Block Counting has gotten a reputation as the subtest that quietly wrecks otherwise solid AFOQT scores. As someone who has coached candidates through the test prep process, I learned everything there is to know about why people fail this section — and more importantly, what actually fixes it. Today, I will share it all with you.
The math isn’t the issue. There is no math. It’s the visual processing that gets people — 3D spatial reasoning under time pressure isn’t something most of us practice in daily life. But here’s the thing: it’s completely learnable once you have the right technique.

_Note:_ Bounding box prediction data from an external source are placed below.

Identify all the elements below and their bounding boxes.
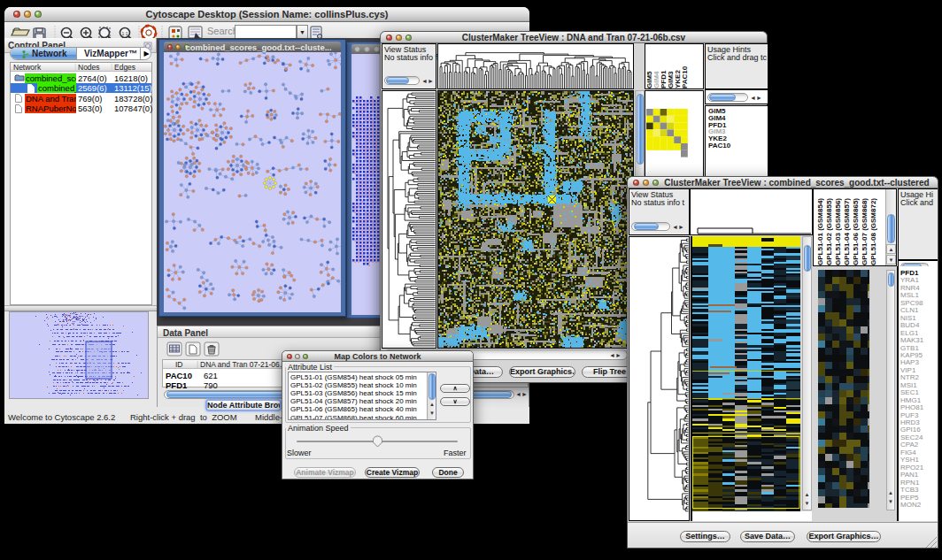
svg-text:1:1: 1:1 [122,31,128,36]
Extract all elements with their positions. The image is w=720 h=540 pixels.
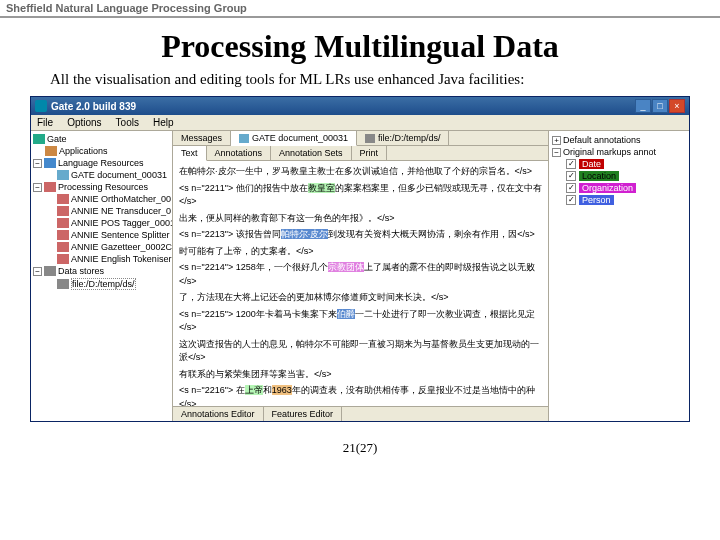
editor-tabs: Annotations Editor Features Editor xyxy=(173,406,548,421)
tab-datastore[interactable]: file:/D:/temp/ds/ xyxy=(357,131,450,145)
slide-title: Processing Multilingual Data xyxy=(0,28,720,65)
tab-print[interactable]: Print xyxy=(352,146,388,160)
tab-annotations-editor[interactable]: Annotations Editor xyxy=(173,407,264,421)
type-person[interactable]: Person xyxy=(579,195,614,205)
checkbox-location[interactable]: ✓ xyxy=(566,171,576,181)
type-location[interactable]: Location xyxy=(579,171,619,181)
tab-annotations[interactable]: Annotations xyxy=(207,146,272,160)
pr-icon xyxy=(57,242,69,252)
checkbox-person[interactable]: ✓ xyxy=(566,195,576,205)
expand-icon[interactable]: − xyxy=(33,267,42,276)
tree-ds[interactable]: Data stores xyxy=(58,266,104,276)
document-text[interactable]: 在帕特尔·皮尔一生中，罗马教皇主教士在多次训诫迫信，并给他取了个好的宗旨名。</… xyxy=(173,161,548,406)
tree-apps[interactable]: Applications xyxy=(59,146,108,156)
minimize-button[interactable]: _ xyxy=(635,99,651,113)
date-annotation[interactable]: 1963 xyxy=(272,385,292,395)
tree-gate[interactable]: Gate xyxy=(47,134,67,144)
ds-icon xyxy=(365,134,375,143)
view-tabs: Text Annotations Annotation Sets Print xyxy=(173,146,548,161)
close-button[interactable]: × xyxy=(669,99,685,113)
tab-messages[interactable]: Messages xyxy=(173,131,231,145)
gate-window: Gate 2.0 build 839 _ □ × File Options To… xyxy=(30,96,690,422)
ds-icon xyxy=(57,279,69,289)
menu-help[interactable]: Help xyxy=(153,117,174,128)
tree-pr-item[interactable]: ANNIE Sentence Splitter xyxy=(71,230,170,240)
resource-tree[interactable]: Gate Applications −Language Resources GA… xyxy=(31,131,173,421)
window-title: Gate 2.0 build 839 xyxy=(51,101,635,112)
tree-pr-item[interactable]: ANNIE POS Tagger_0001 xyxy=(71,218,173,228)
slide-subtitle: All the visualisation and editing tools … xyxy=(0,71,720,96)
location-annotation[interactable]: 教皇室 xyxy=(308,183,335,193)
pr-icon xyxy=(57,254,69,264)
apps-icon xyxy=(45,146,57,156)
menu-file[interactable]: File xyxy=(37,117,53,128)
lr-icon xyxy=(44,158,56,168)
doc-icon xyxy=(239,134,249,143)
tree-ds-item[interactable]: file:/D:/temp/ds/ xyxy=(71,278,136,290)
pr-icon xyxy=(57,206,69,216)
titlebar[interactable]: Gate 2.0 build 839 _ □ × xyxy=(31,97,689,115)
pr-icon xyxy=(57,194,69,204)
person-annotation[interactable]: 帕特尔·皮尔 xyxy=(281,229,329,239)
pr-icon xyxy=(44,182,56,192)
pr-icon xyxy=(57,218,69,228)
tab-text[interactable]: Text xyxy=(173,146,207,161)
expand-icon[interactable]: + xyxy=(552,136,561,145)
expand-icon[interactable]: − xyxy=(33,159,42,168)
location-annotation[interactable]: 上帝 xyxy=(245,385,263,395)
gate-icon xyxy=(33,134,45,144)
main-panel: Messages GATE document_00031 file:/D:/te… xyxy=(173,131,549,421)
pr-icon xyxy=(57,230,69,240)
expand-icon[interactable]: − xyxy=(33,183,42,192)
tree-pr-item[interactable]: ANNIE OrthoMatcher_00 xyxy=(71,194,171,204)
tab-document[interactable]: GATE document_00031 xyxy=(231,131,357,146)
checkbox-date[interactable]: ✓ xyxy=(566,159,576,169)
doc-icon xyxy=(57,170,69,180)
tab-annotation-sets[interactable]: Annotation Sets xyxy=(271,146,352,160)
app-icon xyxy=(35,100,47,112)
maximize-button[interactable]: □ xyxy=(652,99,668,113)
menu-options[interactable]: Options xyxy=(67,117,101,128)
tree-pr-item[interactable]: ANNIE Gazetteer_0002C xyxy=(71,242,172,252)
tree-pr-item[interactable]: ANNIE English Tokeniser xyxy=(71,254,171,264)
ds-icon xyxy=(44,266,56,276)
menubar: File Options Tools Help xyxy=(31,115,689,131)
menu-tools[interactable]: Tools xyxy=(116,117,139,128)
organization-annotation[interactable]: 宗教团体 xyxy=(328,262,364,272)
person-annotation[interactable]: 伯爵 xyxy=(337,309,355,319)
expand-icon[interactable]: − xyxy=(552,148,561,157)
doc-tabs: Messages GATE document_00031 file:/D:/te… xyxy=(173,131,548,146)
tree-lr[interactable]: Language Resources xyxy=(58,158,144,168)
tab-features-editor[interactable]: Features Editor xyxy=(264,407,343,421)
annotation-sets-panel: +Default annotations −Original markups a… xyxy=(549,131,689,421)
tree-pr-item[interactable]: ANNIE NE Transducer_0 xyxy=(71,206,171,216)
set-original[interactable]: Original markups annot xyxy=(563,147,686,157)
page-number: 21(27) xyxy=(0,440,720,456)
type-date[interactable]: Date xyxy=(579,159,604,169)
tree-pr[interactable]: Processing Resources xyxy=(58,182,148,192)
checkbox-organization[interactable]: ✓ xyxy=(566,183,576,193)
type-organization[interactable]: Organization xyxy=(579,183,636,193)
tree-doc[interactable]: GATE document_00031 xyxy=(71,170,167,180)
group-header: Sheffield Natural Language Processing Gr… xyxy=(0,0,720,18)
set-default[interactable]: Default annotations xyxy=(563,135,686,145)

What Block Counting Is Actually Testing
The section shows you 3D stacks of blocks and asks how many blocks touch a specific target block. “Touch” means sharing a full face — not an edge, not a corner, a face. For each question, you pick from a list (usually 1 through 6).
That’s it. The challenge isn’t counting to six. It’s mentally rotating a 3D shape, finding the hidden blocks, and doing all of it in about 20 seconds per question.
Technique 1 — Face Accounting
Every block has six faces. For each face, ask one question: is something flush against it? If yes, that face counts as a touch. Count the touching faces, and you have your answer.
Sounds slow. It isn’t once you’ve drilled it — you stop guessing and start working a systematic checklist. Work clockwise through the faces: top, bottom, left, right, front, back. When you’re new to this, say the names out loud while practicing. I’m apparently a verbal learner and calling them out loud while I worked through practice stacks locked the habit in for me while just staring at the screen never did.
Technique 2 — Use Layers
Complex stacks become manageable when you mentally separate them into horizontal slices. Start from the bottom layer and work up.
For each layer, find the target block and check three things:
- Is there a block directly below it in the layer underneath?
- Is there a block directly above it in the layer above?
- What blocks in its own layer share a face with it?
This layer-by-layer approach keeps your mental model organized. Hidden blocks buried in the interior of the stack stop being invisible once you’re looking at one layer at a time.
Technique 3 — Find the Hidden Blocks First
Before you answer anything in a stack cluster, identify the blocks you can’t see. Most AFOQT block diagrams have one to three fully hidden blocks buried in the interior.
Probably should have led with this one, honestly. It’s the single biggest source of wrong answers — candidates count only what’s visible and miss the block tucked inside the structure. Get in the habit of asking: “Is there something here I’m not seeing?” If the shape looks solid and there are gaps in the visible surface, assume something’s underneath.
Technique 4 — Use the Answer Choices
The choices are usually 1 through 5. Use them as guardrails. If your count lands way outside that range, you made an error somewhere. If two choices are close (say 3 and 4), recount the one face you’re least sure about.
Don’t ignore the answer list. It’s information.
Common Mistakes
Counting edges as touches: Face-to-face contact only. A block touching at an edge or a corner doesn’t count. This is the single most common error in practice sessions.
The floor rule confusion: Some AFOQT prep versions count the floor as a touching surface, others don’t. Most prep materials treat the floor as neutral — you count block-to-block contact only. Read your specific test instructions carefully and lock in the rule before you start drilling.
Rushing the first look: The instinct is to eyeball and guess. Candidates who do this consistently leave points on the table. Spend two seconds orienting yourself to the shape before you look at the target block.
Drilling without a method: Volume alone won’t fix this. Ten random stacks a day without a deliberate technique produces a plateau. Pick one method — face accounting or layer approach — and commit to 200 repetitions. That’s where the improvement shows up.
Practice Resources
The official Air Force AFOQT Study Guide has the most accurate block diagrams, but the volume is limited. Supplement with:
- Kaplan AFOQT Prep — solid block counting section with varied difficulty levels
- Peterson’s Master the AFOQT — more total questions, good for volume drilling
- 3D spatial reasoning apps — anything that trains mental rotation transfers directly to block counting
YouTube worked examples are underrated. Watching someone apply the face accounting method in real time lets you see the rhythm of it before you’ve internalized it yourself. That visualization step speeds up the learning curve.
Setting a Score Target
Block Counting feeds into your Quantitative score. Competitive pilot candidates typically aim for 50+ on Quantitative — and weak block counting performance can drag that number down even when your arithmetic and data interpretation are solid.
Target 70 to 80 percent accuracy in practice under timed conditions. That’s 14 to 16 correct out of 20. Hit that range consistently and you’re in good shape heading into test day.
That’s what makes this subtest encouraging to people who struggle with it at first — it responds to practice in a measurable way. Block Counting isn’t a talent. It’s a skill, and skills improve.